When the place you call home turns cold hearted for at least 4 months of the year, it is beyond a blessing to have the ability to escape somewhere warm. Most often times, this means lighting a few candles and making a scorchingly hot bubble bath, but this past weekend was a little different. This time it involved flying down to Florida’s southernmost point, Key West.
Key West is a very tiny island and has a total area of only 7.4 square miles. Every local we spoke to said what they love most about the island is how safe it is. You also cannot help but notice the diversity of the island. People we met had come from all over the world to settle down in this peaceful place.
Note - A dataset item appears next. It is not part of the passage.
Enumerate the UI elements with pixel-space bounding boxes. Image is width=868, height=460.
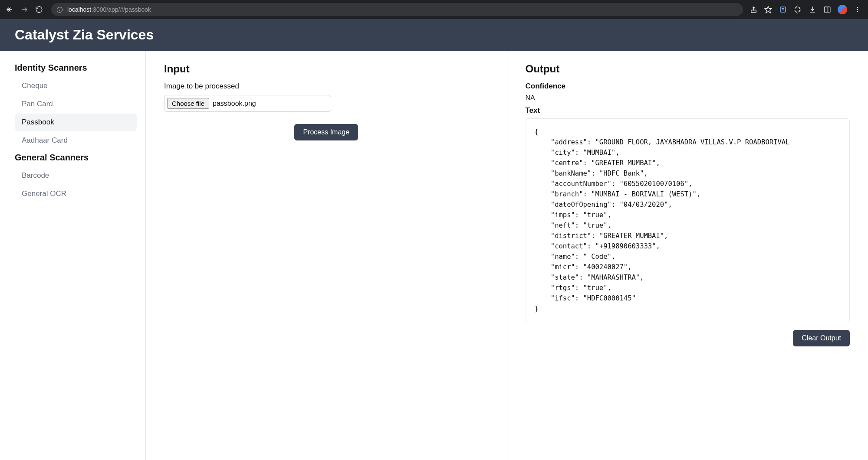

Inspired by this rich culture is a little hotel on the eastern side of the island, The Gates Hotel Key West. As we checked in, we were generously greeted by a friendly staff and a mini cocktail. Once we changed into our swim suits, we joined the other travelers at the hotel’s pool bar. The entire hotel has a very intimate setting, allowing you to really get a feel for the history and energy of the island. Everyone we spoke to was so friendly as each and everyone of the staff members taught us something new about the history of Key West. When we weren’t enjoying one of the many yummy cocktails, we enjoyed the hotel’s delicious foods and southern island touch from the hotel’s food truck The Blind Pig. I have to admit… I have a weakness for good chicken & waffles and these just hit the spot. Key West is also known for their conch, and their conch fritters were delicious!
In the evening, we would catch the breathtaking sunset at Sunset Pier and enjoy some oysters. Afterwards, we hit up Duval Street which is lined with an assortment of bars and restaurants where we met people from all over the world; Alaska, South America, Russia, South Africa, New Zealand, Netherlands… the list goes on!
When the end of our nights came about, it was so assuring to come back to the warmness of The Gates Hotel. We only spent three nights in Key West but The Gates immediately felt like home, making it that much harder to say farewell.